[Start of section]
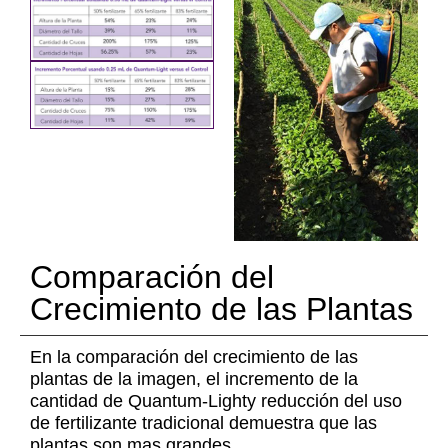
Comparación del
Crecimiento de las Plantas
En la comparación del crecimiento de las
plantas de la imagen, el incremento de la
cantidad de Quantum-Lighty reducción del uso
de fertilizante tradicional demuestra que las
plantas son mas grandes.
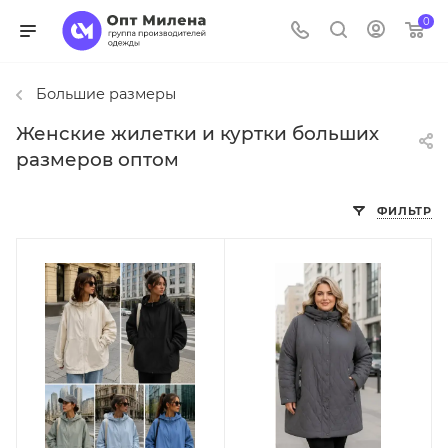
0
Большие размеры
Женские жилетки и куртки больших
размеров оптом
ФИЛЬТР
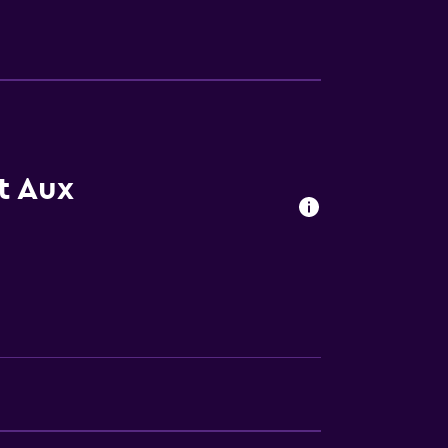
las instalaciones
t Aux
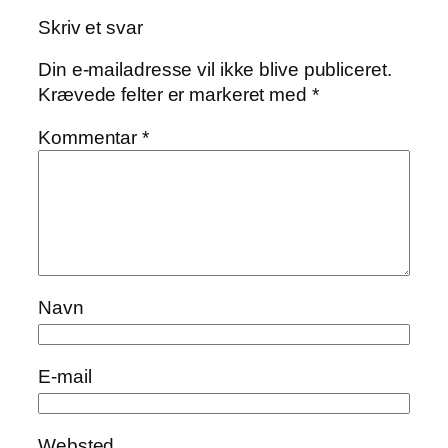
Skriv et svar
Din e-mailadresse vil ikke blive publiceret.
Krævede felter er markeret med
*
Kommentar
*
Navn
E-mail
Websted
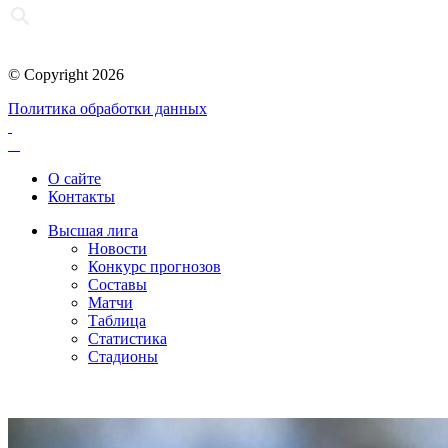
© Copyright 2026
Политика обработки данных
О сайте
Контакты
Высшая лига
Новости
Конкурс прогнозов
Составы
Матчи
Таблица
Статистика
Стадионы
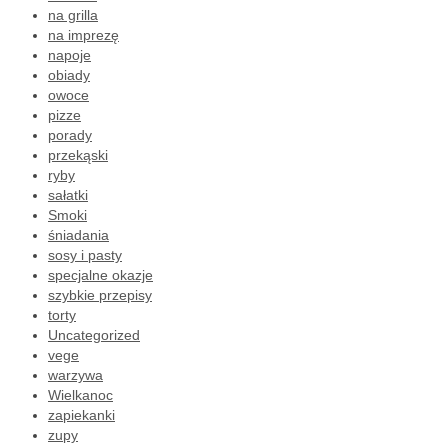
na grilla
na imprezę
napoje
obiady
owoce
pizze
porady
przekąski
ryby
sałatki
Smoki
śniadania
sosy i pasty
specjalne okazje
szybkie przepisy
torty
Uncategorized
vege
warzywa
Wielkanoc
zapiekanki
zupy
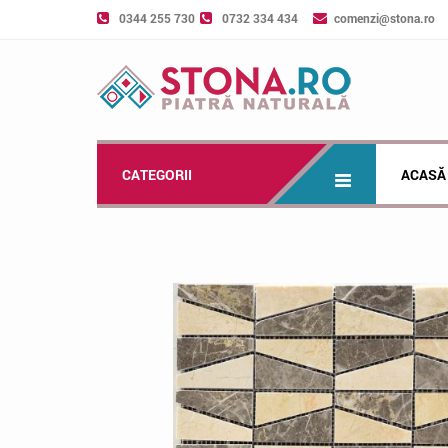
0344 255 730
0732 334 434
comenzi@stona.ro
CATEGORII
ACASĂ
[End of section]
— Description of the task —
Please print, exactly as given, the lines running from the beginning of the listing through the line containing "Skriv et svar", omitting each picture.

— Solution to this exercise —
Comparación del
Crecimiento de las Plantas
En la comparación del crecimiento de las
plantas de la imagen, el incremento de la
cantidad de Quantum-Lighty reducción del uso
de fertilizante tradicional demuestra que las
plantas son mas grandes.
0
Большие размеры
Женские жилетки и куртки больших
размеров оптом
ФИЛЬТР
las instalaciones
t Aux
Skriv et svar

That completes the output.